# What is needed
The entries are to be repeated exactly, with all pictures omitted.

:::

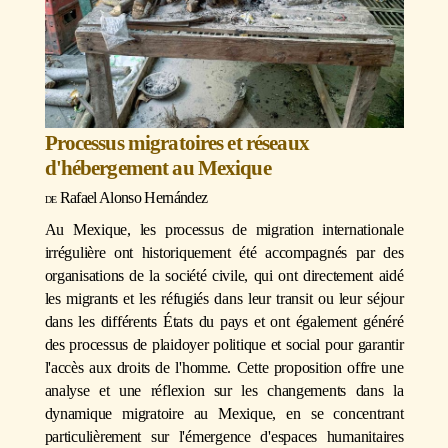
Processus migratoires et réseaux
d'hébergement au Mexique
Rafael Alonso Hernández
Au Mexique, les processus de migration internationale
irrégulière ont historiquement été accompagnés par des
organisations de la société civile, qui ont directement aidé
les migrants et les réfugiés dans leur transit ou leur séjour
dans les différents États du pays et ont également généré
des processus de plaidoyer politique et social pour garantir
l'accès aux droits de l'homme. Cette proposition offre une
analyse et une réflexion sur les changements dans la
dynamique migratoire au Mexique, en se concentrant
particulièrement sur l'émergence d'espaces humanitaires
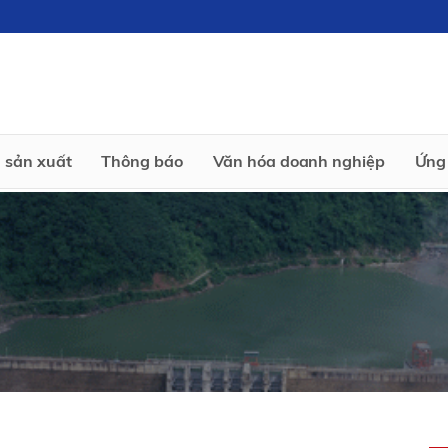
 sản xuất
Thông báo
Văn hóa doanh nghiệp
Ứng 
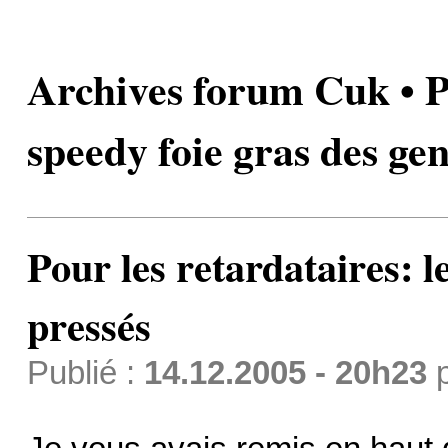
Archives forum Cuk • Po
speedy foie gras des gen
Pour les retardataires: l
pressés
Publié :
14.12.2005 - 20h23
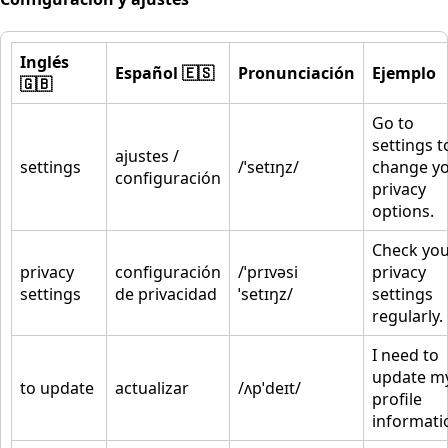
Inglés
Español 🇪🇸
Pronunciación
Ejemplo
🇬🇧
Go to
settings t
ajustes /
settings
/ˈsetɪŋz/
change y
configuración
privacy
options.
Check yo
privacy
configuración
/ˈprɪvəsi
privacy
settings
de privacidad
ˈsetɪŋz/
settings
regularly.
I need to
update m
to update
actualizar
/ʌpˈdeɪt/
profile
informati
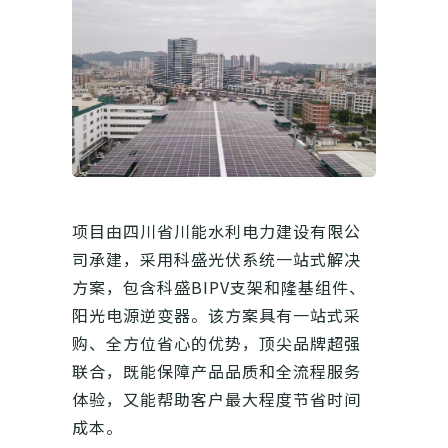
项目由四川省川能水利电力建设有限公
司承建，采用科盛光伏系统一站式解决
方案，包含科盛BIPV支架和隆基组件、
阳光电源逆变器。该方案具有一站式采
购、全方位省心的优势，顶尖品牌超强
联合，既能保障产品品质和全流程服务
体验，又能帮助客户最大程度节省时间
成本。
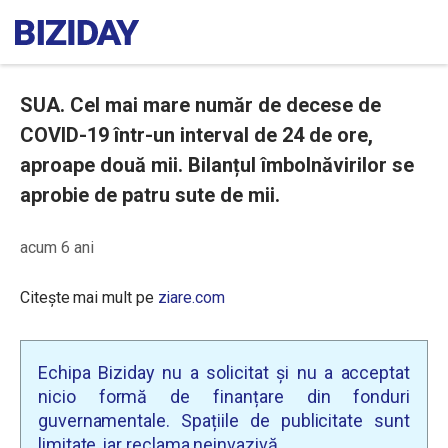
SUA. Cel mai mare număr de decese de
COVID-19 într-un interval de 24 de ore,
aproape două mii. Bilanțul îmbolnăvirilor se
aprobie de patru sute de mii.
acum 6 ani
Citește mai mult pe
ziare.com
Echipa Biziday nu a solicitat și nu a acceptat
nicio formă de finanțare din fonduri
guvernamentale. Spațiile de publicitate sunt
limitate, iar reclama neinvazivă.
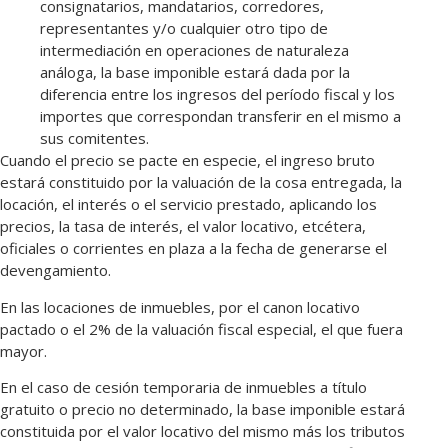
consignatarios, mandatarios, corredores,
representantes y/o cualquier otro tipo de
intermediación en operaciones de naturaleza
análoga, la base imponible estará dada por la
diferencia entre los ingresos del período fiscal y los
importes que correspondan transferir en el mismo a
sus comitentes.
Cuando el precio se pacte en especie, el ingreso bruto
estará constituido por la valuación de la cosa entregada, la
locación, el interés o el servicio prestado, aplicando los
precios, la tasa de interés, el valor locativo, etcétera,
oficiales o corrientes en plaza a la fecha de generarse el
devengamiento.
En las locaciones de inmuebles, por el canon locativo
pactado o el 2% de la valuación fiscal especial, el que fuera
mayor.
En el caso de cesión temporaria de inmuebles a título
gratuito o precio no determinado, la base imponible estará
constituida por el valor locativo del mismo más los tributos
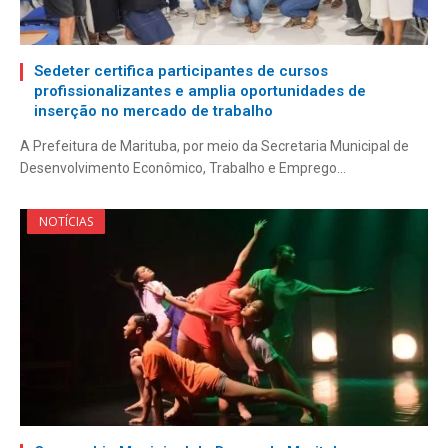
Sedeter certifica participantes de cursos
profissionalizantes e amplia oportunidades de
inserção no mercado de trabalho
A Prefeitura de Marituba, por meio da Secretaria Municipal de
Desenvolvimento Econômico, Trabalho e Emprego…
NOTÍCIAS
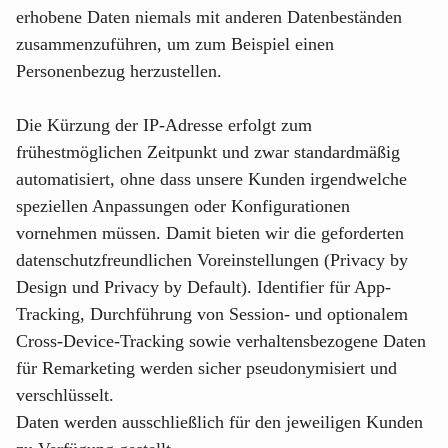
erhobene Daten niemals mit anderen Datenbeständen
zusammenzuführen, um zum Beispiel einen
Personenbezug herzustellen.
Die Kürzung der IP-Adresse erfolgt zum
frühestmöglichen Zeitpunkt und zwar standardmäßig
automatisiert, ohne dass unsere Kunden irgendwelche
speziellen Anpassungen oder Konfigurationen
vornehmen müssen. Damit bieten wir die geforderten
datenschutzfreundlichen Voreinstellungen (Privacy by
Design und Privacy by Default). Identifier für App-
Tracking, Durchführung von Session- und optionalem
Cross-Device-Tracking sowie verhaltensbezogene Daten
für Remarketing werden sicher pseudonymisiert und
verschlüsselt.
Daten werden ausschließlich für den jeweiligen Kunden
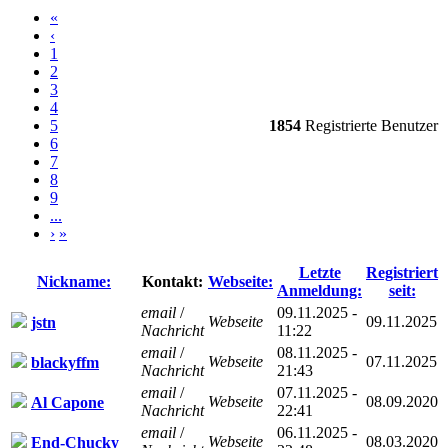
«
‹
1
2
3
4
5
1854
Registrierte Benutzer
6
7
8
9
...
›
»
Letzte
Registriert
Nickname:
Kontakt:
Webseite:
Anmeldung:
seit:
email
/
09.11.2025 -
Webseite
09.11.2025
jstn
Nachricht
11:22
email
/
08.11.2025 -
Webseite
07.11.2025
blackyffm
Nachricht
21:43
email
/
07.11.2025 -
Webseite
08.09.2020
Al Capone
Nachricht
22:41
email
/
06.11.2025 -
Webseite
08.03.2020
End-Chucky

:::

# Result
Processus migratoires et réseaux
d'hébergement au Mexique
Rafael Alonso Hernández
Au Mexique, les processus de migration internationale
irrégulière ont historiquement été accompagnés par des
organisations de la société civile, qui ont directement aidé
les migrants et les réfugiés dans leur transit ou leur séjour
dans les différents États du pays et ont également généré
des processus de plaidoyer politique et social pour garantir
l'accès aux droits de l'homme. Cette proposition offre une
analyse et une réflexion sur les changements dans la
dynamique migratoire au Mexique, en se concentrant
particulièrement sur l'émergence d'espaces humanitaires
 sản xuất
Thông báo
Văn hóa doanh nghiệp
Ứng 
Archives forum Cuk • Po
speedy foie gras des gen
Pour les retardataires: l
pressés
Publié :
14.12.2005 - 20h23
Inglés
Español 🇪🇸
Pronunciación
Ejemplo
🇬🇧
Go to
settings t
ajustes /
settings
/ˈsetɪŋz/
change y
configuración
privacy
options.
Check yo
privacy
configuración
/ˈprɪvəsi
privacy
settings
de privacidad
ˈsetɪŋz/
settings
regularly.
I need to
update m
to update
actualizar
/ʌpˈdeɪt/
profile
informati
项目由四川省川能水利电力建设有限公
司承建，采用科盛光伏系统一站式解决
方案，包含科盛BIPV支架和隆基组件、
阳光电源逆变器。该方案具有一站式采
购、全方位省心的优势，顶尖品牌超强
联合，既能保障产品品质和全流程服务
体验，又能帮助客户最大程度节省时间
成本。
SUA. Cel mai mare număr de decese de
COVID-19 într-un interval de 24 de ore,
aproape două mii. Bilanțul îmbolnăvirilor se
aprobie de patru sute de mii.
acum 6 ani
Citește mai mult pe
ziare.com
Echipa Biziday nu a solicitat și nu a acceptat
nicio formă de finanțare din fonduri
guvernamentale. Spațiile de publicitate sunt
limitate, iar reclama neinvazivă.
consignatarios, mandatarios, corredores,
representantes y/o cualquier otro tipo de
intermediación en operaciones de naturaleza
análoga, la base imponible estará dada por la
diferencia entre los ingresos del período fiscal y los
importes que correspondan transferir en el mismo a
sus comitentes.
Cuando el precio se pacte en especie, el ingreso bruto
estará constituido por la valuación de la cosa entregada, la
locación, el interés o el servicio prestado, aplicando los
precios, la tasa de interés, el valor locativo, etcétera,
oficiales o corrientes en plaza a la fecha de generarse el
devengamiento.
En las locaciones de inmuebles, por el canon locativo
pactado o el 2% de la valuación fiscal especial, el que fuera
mayor.
En el caso de cesión temporaria de inmuebles a título
gratuito o precio no determinado, la base imponible estará
constituida por el valor locativo del mismo más los tributos
Sedeter certifica participantes de cursos
profissionalizantes e amplia oportunidades de
inserção no mercado de trabalho
A Prefeitura de Marituba, por meio da Secretaria Municipal de
Desenvolvimento Econômico, Trabalho e Emprego…
NOTÍCIAS
erhobene Daten niemals mit anderen Datenbeständen
zusammenzuführen, um zum Beispiel einen
Personenbezug herzustellen.
Die Kürzung der IP-Adresse erfolgt zum
frühestmöglichen Zeitpunkt und zwar standardmäßig
automatisiert, ohne dass unsere Kunden irgendwelche
speziellen Anpassungen oder Konfigurationen
vornehmen müssen. Damit bieten wir die geforderten
datenschutzfreundlichen Voreinstellungen (Privacy by
Design und Privacy by Default). Identifier für App-
Tracking, Durchführung von Session- und optionalem
Cross-Device-Tracking sowie verhaltensbezogene Daten
für Remarketing werden sicher pseudonymisiert und
verschlüsselt.
Daten werden ausschließlich für den jeweiligen Kunden
«
‹
1
2
3
4
5
1854
Registrierte Benutzer
6
7
8
9
...
›
»
Letzte
Registriert
Nickname:
Kontakt:
Webseite:
Anmeldung:
seit:
email
/
09.11.2025 -
Webseite
09.11.2025
jstn
Nachricht
11:22
email
/
08.11.2025 -
Webseite
07.11.2025
blackyffm
Nachricht
21:43
email
/
07.11.2025 -
Webseite
08.09.2020
Al Capone
Nachricht
22:41
email
/
06.11.2025 -
Webseite
08.03.2020
End-Chucky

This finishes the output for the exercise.